Loyola Hearn was left sputtering in the mud and the blood which prompted the government to unleash their mad dog Newfoundland Premier Danny Williams with his predicable drumbeat of schoolyard name calling and juvenile pontificating. In desperation Williams called for the banning of the barbaric hak-a-pik instrument from the orchestra. But nobody noticed any change in the tune coming from the European brass section and the symphony continued.

The String section under Hearn called in the heavy rappers and bangers armed to the teeth and clad all in black to board the floating Farley band with all the bravado of pimpled faced boys with guns looking to bitch slap some defenseless female to demonstrate their Latino wannabe machismo that they so clearly lacked.

Captain Alex and 1st Officer Peter the Hammer were hauled away in chains to be interrogated for the crime of approaching the scene of a murder without permission of the murderers.
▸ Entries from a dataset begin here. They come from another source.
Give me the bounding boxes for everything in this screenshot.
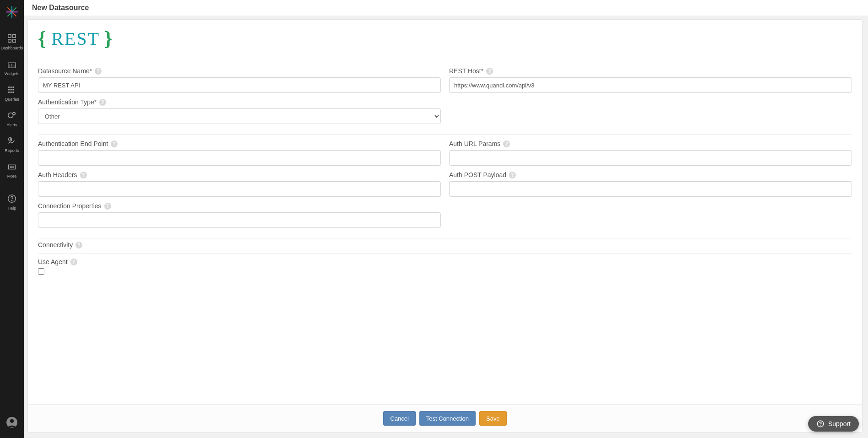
datasource-card: { REST } Datasource Name* ? xyxy=(27,19,863,433)
svg-point-14 xyxy=(13,87,14,88)
auth-post-payload-input[interactable] xyxy=(449,181,852,197)
rest-host-input[interactable] xyxy=(449,77,852,93)
svg-rect-4 xyxy=(8,35,11,38)
svg-point-12 xyxy=(9,87,10,88)
auth-type-label: Authentication Type* xyxy=(38,98,96,106)
support-icon xyxy=(816,420,825,428)
section-separator xyxy=(38,253,852,254)
support-label: Support xyxy=(828,420,851,427)
sidebar-item-reports[interactable]: Reports xyxy=(0,131,24,157)
sidebar-item-widgets[interactable]: Widgets xyxy=(0,54,24,80)
sidebar: Dashboards Widgets Queries Alerts Report… xyxy=(0,0,24,438)
svg-point-33 xyxy=(820,425,820,426)
content: { REST } Datasource Name* ? xyxy=(24,16,868,438)
brace-right-icon: } xyxy=(104,29,113,49)
section-separator xyxy=(38,134,852,135)
svg-point-16 xyxy=(11,89,11,90)
user-avatar[interactable] xyxy=(0,411,24,434)
help-icon[interactable]: ? xyxy=(104,203,111,210)
connection-properties-label: Connection Properties xyxy=(38,202,102,210)
use-agent-checkbox[interactable] xyxy=(38,268,44,275)
help-icon[interactable]: ? xyxy=(486,68,493,75)
brace-left-icon: { xyxy=(38,29,47,49)
svg-point-20 xyxy=(13,92,14,93)
svg-point-25 xyxy=(10,167,11,168)
logo-icon xyxy=(5,5,19,19)
svg-rect-7 xyxy=(13,39,16,42)
more-icon xyxy=(6,161,17,172)
svg-point-29 xyxy=(11,200,12,201)
card-footer: Cancel Test Connection Save xyxy=(28,404,862,432)
svg-rect-5 xyxy=(13,35,16,38)
alerts-icon xyxy=(6,110,17,121)
auth-url-params-label: Auth URL Params xyxy=(449,140,500,147)
reports-icon xyxy=(6,135,17,146)
datasource-name-input[interactable] xyxy=(38,77,441,93)
sidebar-item-label: Dashboards xyxy=(1,46,23,50)
auth-headers-label: Auth Headers xyxy=(38,171,77,178)
card-header: { REST } xyxy=(28,20,862,58)
sidebar-item-help[interactable]: Help xyxy=(0,189,24,214)
topbar: New Datasource xyxy=(24,0,868,16)
sidebar-item-label: Queries xyxy=(5,97,19,102)
page-title: New Datasource xyxy=(32,4,89,12)
help-icon[interactable]: ? xyxy=(111,141,118,147)
cancel-button[interactable]: Cancel xyxy=(383,411,415,426)
main: New Datasource { REST } Datasource Name* xyxy=(24,0,868,438)
auth-url-params-input[interactable] xyxy=(449,150,852,166)
widgets-icon xyxy=(6,59,17,70)
auth-post-payload-label: Auth POST Payload xyxy=(449,171,506,178)
queries-icon xyxy=(6,84,17,95)
auth-endpoint-input[interactable] xyxy=(38,150,441,166)
sidebar-item-alerts[interactable]: Alerts xyxy=(0,105,24,131)
connection-properties-input[interactable] xyxy=(38,212,441,228)
datasource-name-label: Datasource Name* xyxy=(38,67,92,75)
sidebar-item-more[interactable]: More xyxy=(0,157,24,182)
svg-point-15 xyxy=(9,89,10,90)
help-icon[interactable]: ? xyxy=(99,99,106,106)
app-logo[interactable] xyxy=(0,0,24,24)
help-icon xyxy=(6,193,17,204)
sidebar-item-label: More xyxy=(7,174,17,178)
dashboards-icon xyxy=(6,33,17,44)
auth-headers-input[interactable] xyxy=(38,181,441,197)
test-connection-button[interactable]: Test Connection xyxy=(419,411,476,426)
help-icon[interactable]: ? xyxy=(509,172,516,178)
help-icon[interactable]: ? xyxy=(75,242,82,249)
svg-rect-6 xyxy=(8,39,11,42)
card-body: Datasource Name* ? REST Host* ? xyxy=(28,58,862,404)
support-button[interactable]: Support xyxy=(808,416,859,432)
help-icon[interactable]: ? xyxy=(80,172,87,178)
rest-logo-text: REST xyxy=(51,28,100,49)
help-icon[interactable]: ? xyxy=(70,259,77,265)
sidebar-item-label: Alerts xyxy=(6,123,17,127)
rest-host-label: REST Host* xyxy=(449,67,483,75)
svg-point-26 xyxy=(11,167,12,168)
svg-point-18 xyxy=(9,92,10,93)
svg-point-19 xyxy=(11,92,11,93)
help-icon[interactable]: ? xyxy=(95,68,102,75)
section-separator xyxy=(38,238,852,238)
svg-point-21 xyxy=(8,113,13,118)
auth-endpoint-label: Authentication End Point xyxy=(38,140,108,147)
auth-type-select[interactable]: Other xyxy=(38,108,441,124)
sidebar-item-queries[interactable]: Queries xyxy=(0,80,24,105)
sidebar-item-label: Help xyxy=(8,206,16,211)
svg-point-22 xyxy=(13,113,16,115)
sidebar-item-label: Widgets xyxy=(5,71,20,76)
svg-point-31 xyxy=(10,419,14,423)
svg-point-27 xyxy=(13,167,14,168)
svg-point-17 xyxy=(13,89,14,90)
rest-logo: { REST } xyxy=(38,28,113,49)
svg-point-13 xyxy=(11,87,11,88)
connectivity-label: Connectivity xyxy=(38,241,73,249)
use-agent-label: Use Agent xyxy=(38,258,68,265)
sidebar-item-dashboards[interactable]: Dashboards xyxy=(0,28,24,54)
help-icon[interactable]: ? xyxy=(503,141,510,147)
sidebar-item-label: Reports xyxy=(5,148,19,153)
save-button[interactable]: Save xyxy=(479,411,507,426)
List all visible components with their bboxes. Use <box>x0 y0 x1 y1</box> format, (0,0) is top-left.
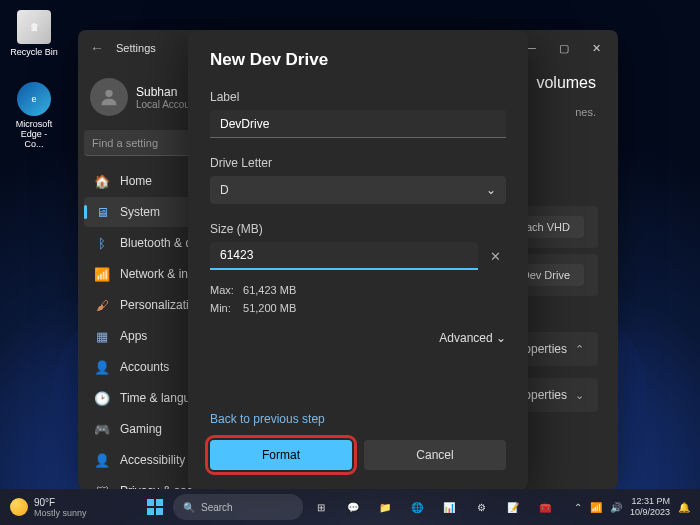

Captain Paul bailed them out of the loony tune crowbar hotel with a sackful of unbearably heavy doubloons and after the counting was done, the two men were free to be deported back to Europe to spread the message of Canadian seal serial killers, bashing and slashing in a melody of gore and blood.

On the eve of a vote on a bill before the European Parliament to ban seal products, the Sea Shepherd Conservation Society knew that a special performance was in order and all the players delivered in spades. The Sea Shepherd crew have left the field. Attention, Captain Watson has left the building leaving the Canadian Dudley Do Right Feds scratching their heads and wondering what to do with the great black ship left in their hands. They can't seize it without due process, they can't let it go unless they return it in the condition they received it which means they are stuck with it as Captain Watson prepares a law suit for damages. Why pay to retire a ship when the Canadian government can pay Sea Shepherd to retire it for us.

And the music just gets better and better with sealing ships crushed in the ice, sealing boats on the rocks, sealing boats on fire, another one bites the dust and another one down, it's getting almost orgasmic. The prices for seals pelts falling, fuel prices rising, less seals dying as the orchestra reaches the climax of its creative performance and the chickens come home to roost to await the European Parliamentary decision to hammer the last nail into the coffin of the most barbaric, obscene and disgusting industry on the planet.

It was a great performance Captain so take a bow. Halleluiah, Mr. Hearn for playing your part. As the music fades over the ice floes, the gentle barking of young seal pups restores the natural order to the nursery as the survivors of the vicious rape of the babies of the sea take to the water to make their way northward.